An immersive arts initiative put forth by The Ann Arbor Art Center to involve the community-at-large in collaborating with a diverse panoply of local and national artists situated within each of the exhibition pavilions in Liberty Plaza, POP-X 2016 strives to facilitate public engagement through art as a tangible, creative and performative force.
With that in mind, our juried group of artists and their respective pavilions this year truly encapsulate and reflect a very specific form of commitment to the notion of ‘immersiveness’ through artistic and local community engagement in the Ann Arbor area and beyond.
AAWA:
The Ann Arbor Women Artists’ and their pavilion reflect discovered commonalities in people who may seem to be antithetical on the surface. In pairing their artist with someone outside the collective of AAWA and crafting pairs of masks that are representative of the overlap between identities as well as their inimitable distinctiveness, AAWA’s pavilion is ultimately one of mutual storytelling through direct community involvement.
Jodi Stuart:
Jodi Stuart spins the inorganic web of her pavilion into literal existence during the duration of POP-X in itself, utilizing a 3-D pen and a tactile, synthetic plastic filament through an utterly painstaking hands-on process that is as performative as it is breathtakingly immersive.
Lisa Waud:
Lisa Waud of Pot & Box fame brings a micro version of her renowned Flower House installation to POP-X, by converting her exhibition pavilion into a space filled with ephemeral blooms that encourages dynamic movement and interaction in different ways that are indicative of our uneasy grappling with our urban and environmental landscapes.
Andrew Thompson:
Andrew Thompson’s pavilion can only be classified as a sculptural social commentary—a greater dialogue on manufacturing, labor, and the fraught history of Detroit by connecting the employees of Shinola to two specific examples of Detroit’s past that coincide with the founding of the company. Through this collaboration, his pavilion will be covered in collaged text written in a variety of personal scripts which will eventually be scaled up and transferred to the exterior of his pavilion by Thompson’s own hand, weaving together a sense of place and community to the here and now through a second skin of ink and vellum.

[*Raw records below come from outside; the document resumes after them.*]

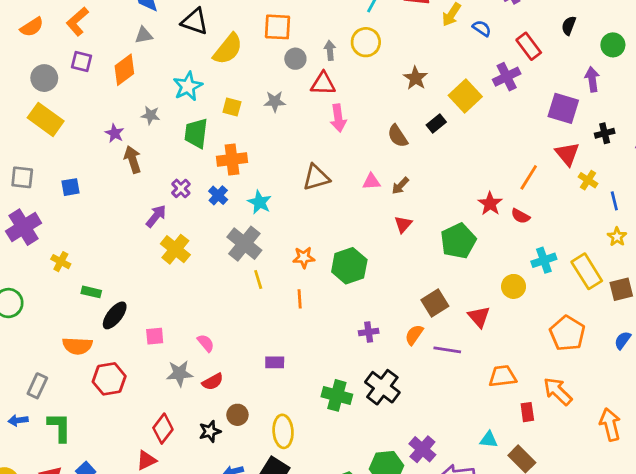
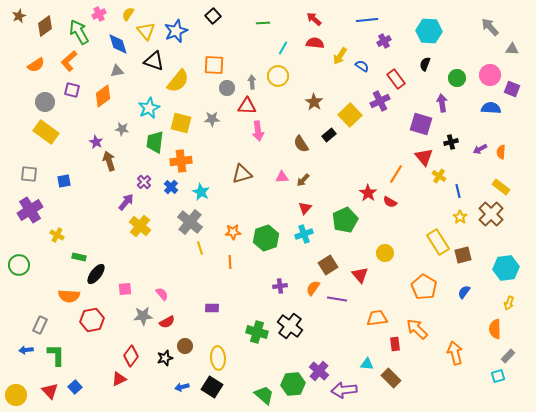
yellow square: (232, 107) -> (181, 123), size x1.5
cyan cross: (544, 260) -> (304, 234), moved

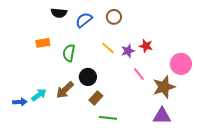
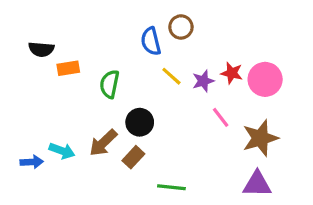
black semicircle: (59, 13) -> (41, 49), moved
blue semicircle: (84, 20) -> (151, 41), moved, turned -66
pink circle: (181, 64) -> (265, 79), moved
cyan arrow: (39, 95) -> (62, 151), turned 56
brown rectangle: (96, 98) -> (133, 157), moved

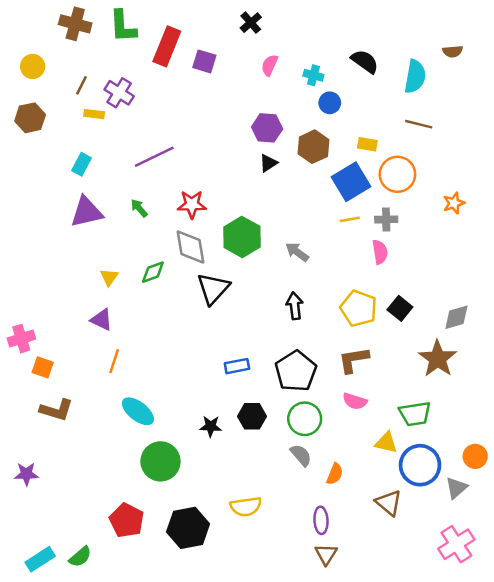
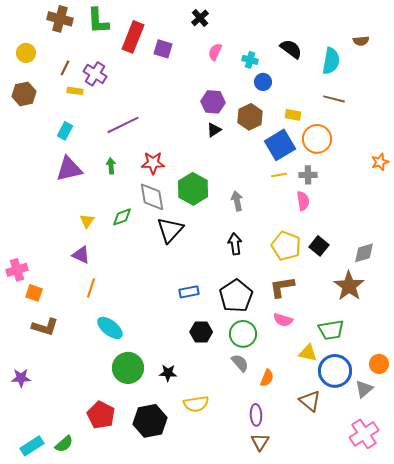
orange star: (454, 203) -> (380, 162), moved
green arrow: (139, 208) -> (111, 166), turned 35
gray arrow: (297, 252) -> (237, 201), turned 42
black star: (211, 426) -> (168, 373), moved

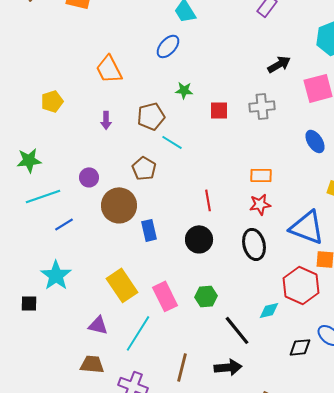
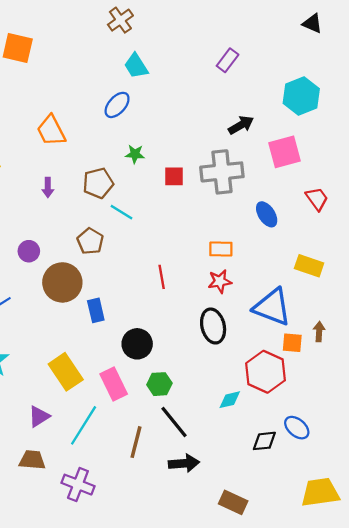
gray cross: (262, 106) -> (222, 172), size x1.5
blue ellipse: (315, 141) -> (267, 214), moved
black circle: (199, 239) -> (137, 344), moved
purple triangle: (98, 325) -> (39, 416), turned -45
black line: (237, 330) -> (174, 422), moved
brown line: (182, 367) -> (136, 442), moved

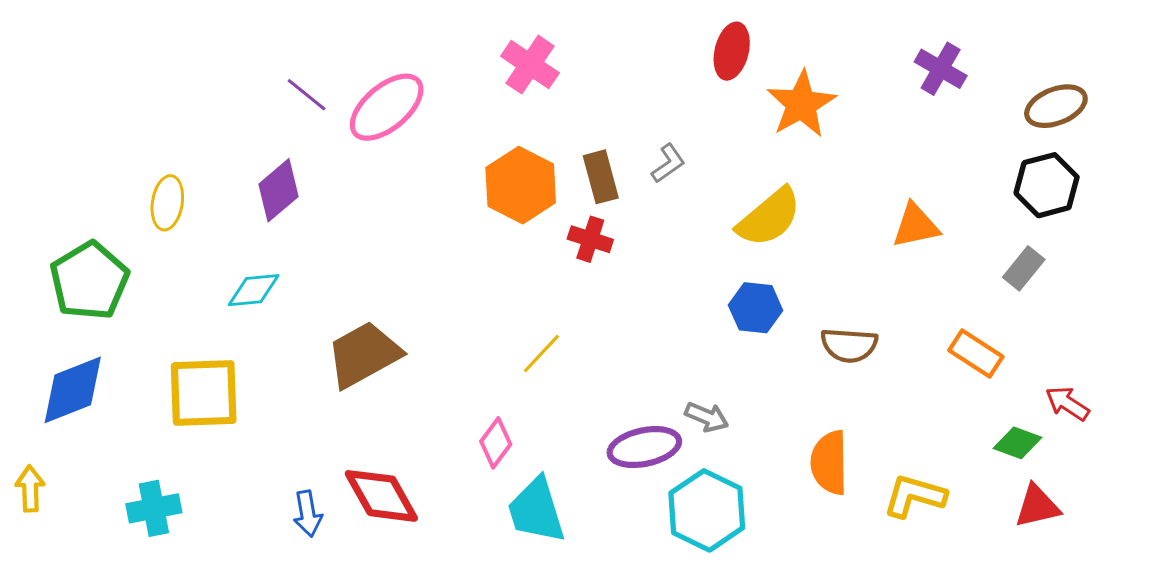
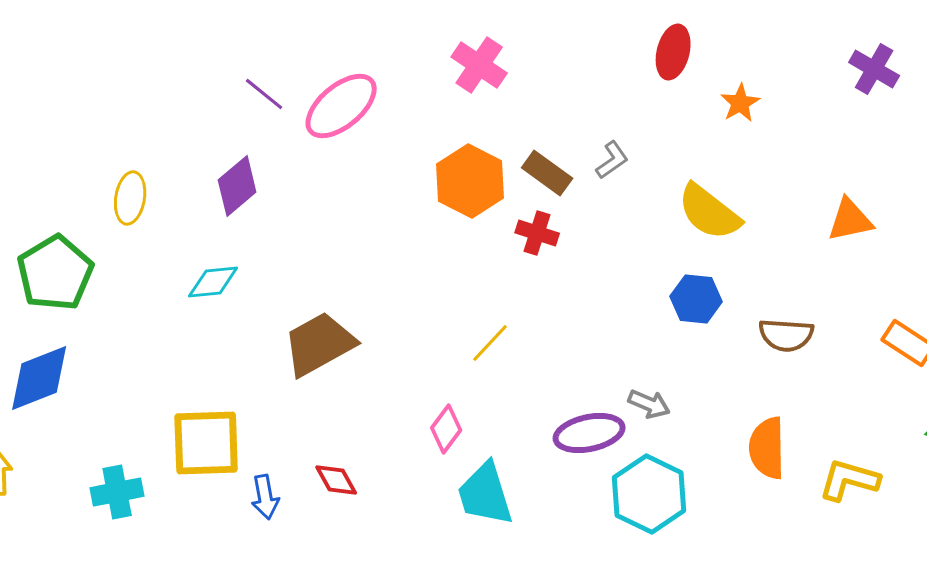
orange star: (801, 104) -> (740, 103), size x0.6
brown rectangle: (601, 177) -> (547, 173), turned -39
yellow semicircle: (769, 217) -> (709, 212), turned 78
yellow square: (204, 393) -> (206, 443), moved
red diamond: (381, 496) -> (336, 480), size x0.6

Donald Harrison and Martin Thoburn:
A four-channel video installation testing the bounds of space and time underscored by the geographical constraints of Ann Arbor, Donald Harrison and Martin Thoburn’s pavilion seeks to collaboratively explore spatial limitations along with POP-X attendees as they travel through the arbitrary margins and interstices that make up a city’s border through technology, dynamic movement and modes of transportation.
David Zinn:
Catch local chalk-artist extraordinaire David Zinn’s pavilion as it spills out over its confines into the streets beyond, through the transformative power of co-creation with the public at large. Zinn enfolds members of the greater community into his creative process, inviting them to freely draw, sketch and fashion art as they see fit in his pavilion by utilizing chalk as a medium. In this way, Zinn employs art as a tool to truly facilitate a conversation with the public and transforms the process of creating art into a transcendent experience.
Beth Billups:
Beth Billups’ pavilion entitled “What’s your Story Ann Arbor?” reflects narrative happenstance and storytelling by involving a staggering number of miniature wooden blocks (six hundred total) with words on five hundred of them and images on the remaining hundred; through a large-scale installation evocative of fridge-magnet poetry. As people float in and out of her pavilion, they will have the opportunity to forge their own manifold stories through literal building blocks—piecing together a palpable whole through disparate wooden fragments of words and images.
Fly Children’s Art Center:
Marie Tharp (1920 – 2006)—a superlative oceanographer, geologist and oceanic cartographer—was derided and undermined by her male peers in the 1950’s for her work on account of her gender. Despite the relentless pushback, she went on to discover the Mid Atlantic-Ridge that led to a dramatic shift in the understanding of plate tectonics. The Fly Children’s Art Center will seek to uplift and inspire the community through Tharp’s achievements by centering their pavilion around her story and her contributions to the fields’ of oceanography and geology, by conducting ongoing summer workshops with the public in co-creating artwork for the pavilion. As POP-X attendees saunter in, they will get the sense of edging along the ocean floor as an exploratory boat looms over the roof of the exhibition pavilion.
Synecdoche:
Apropos of the water crisis in Flint and the urgent conversations it spurred on in the socio-political, racial and economic fissures of the state of Michigan (and the country as a whole), Synecdoche’s pavilion engages with the inherent dualities in our relationship with water by having one wall display the light-hearted and carefree spectacle of economic stability through summertime fun, while the other reflects the very real, very tangible distresses of emergency water rations. By juxtaposing our disparate relationships to water within a single, cocooned space, Synecdoche hopes to spur on moments of deep contemplation and lively discussions amongst guests and POP-X attendees.